*TASK*: Can you quote the lines below exactly, starting at the line with "ともあります。観念失行は、動作の意味や手順が分からなく" and going through the last one?

*THE DATA*:
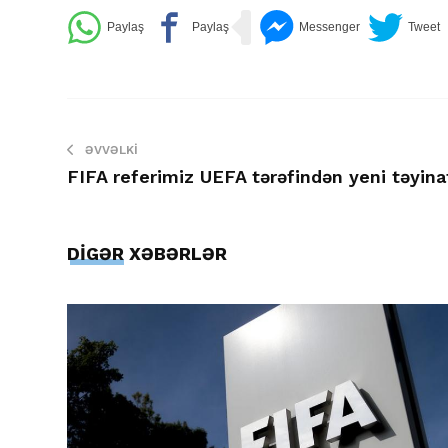
ƏVVƏLKI
FIFA referimiz UEFA tərəfindən yeni təyinat
DİGƏR XƏBƏRLƏR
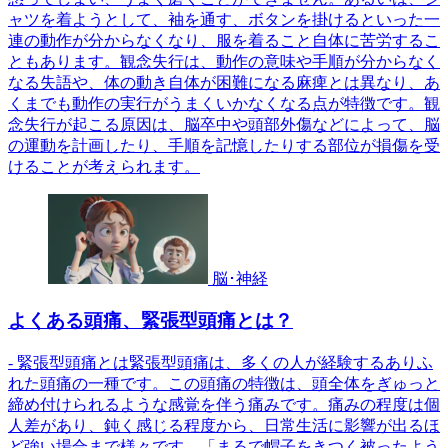
ャツを着ようとして、袖を通す、ボタンを掛けるといった一
連の動作が分からなくなり、服を着ること自体に苦労するこ
ともあります。観念失行は、動作の意味や手順が分からなく
なる失語や、体の動き自体が困難になる麻痺とは異なり、あ
くまでも動作の実行がうまくいかなくなる点が特徴です。観
念失行が起こる原因は、脳卒中や頭部外傷などによって、脳
の運動を計画したり、手順を記憶したりする部位が損傷を受
けることが考えられます。
脳･神経
よくある頭痛、緊張型頭痛とは？
- 緊張型頭痛とは緊張型頭痛は、多くの人が経験するありふ
れた頭痛の一種です。この頭痛の特徴は、頭全体をぎゅっと
締め付けられるような感覚を伴う痛みです。痛みの程度は個
人差があり、鈍く感じる程度から、日常生活に影響が出るほ
ど強い場合まで様々です。「まるで帽子をきつく被ったよう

*TASK ANSWER*:
ともあります。観念失行は、動作の意味や手順が分からなく
なる失語や、体の動き自体が困難になる麻痺とは異なり、あ
くまでも動作の実行がうまくいかなくなる点が特徴です。観
念失行が起こる原因は、脳卒中や頭部外傷などによって、脳
の運動を計画したり、手順を記憶したりする部位が損傷を受
けることが考えられます。
脳･神経
よくある頭痛、緊張型頭痛とは？
- 緊張型頭痛とは緊張型頭痛は、多くの人が経験するありふ
れた頭痛の一種です。この頭痛の特徴は、頭全体をぎゅっと
締め付けられるような感覚を伴う痛みです。痛みの程度は個
人差があり、鈍く感じる程度から、日常生活に影響が出るほ
ど強い場合まで様々です。「まるで帽子をきつく被ったよう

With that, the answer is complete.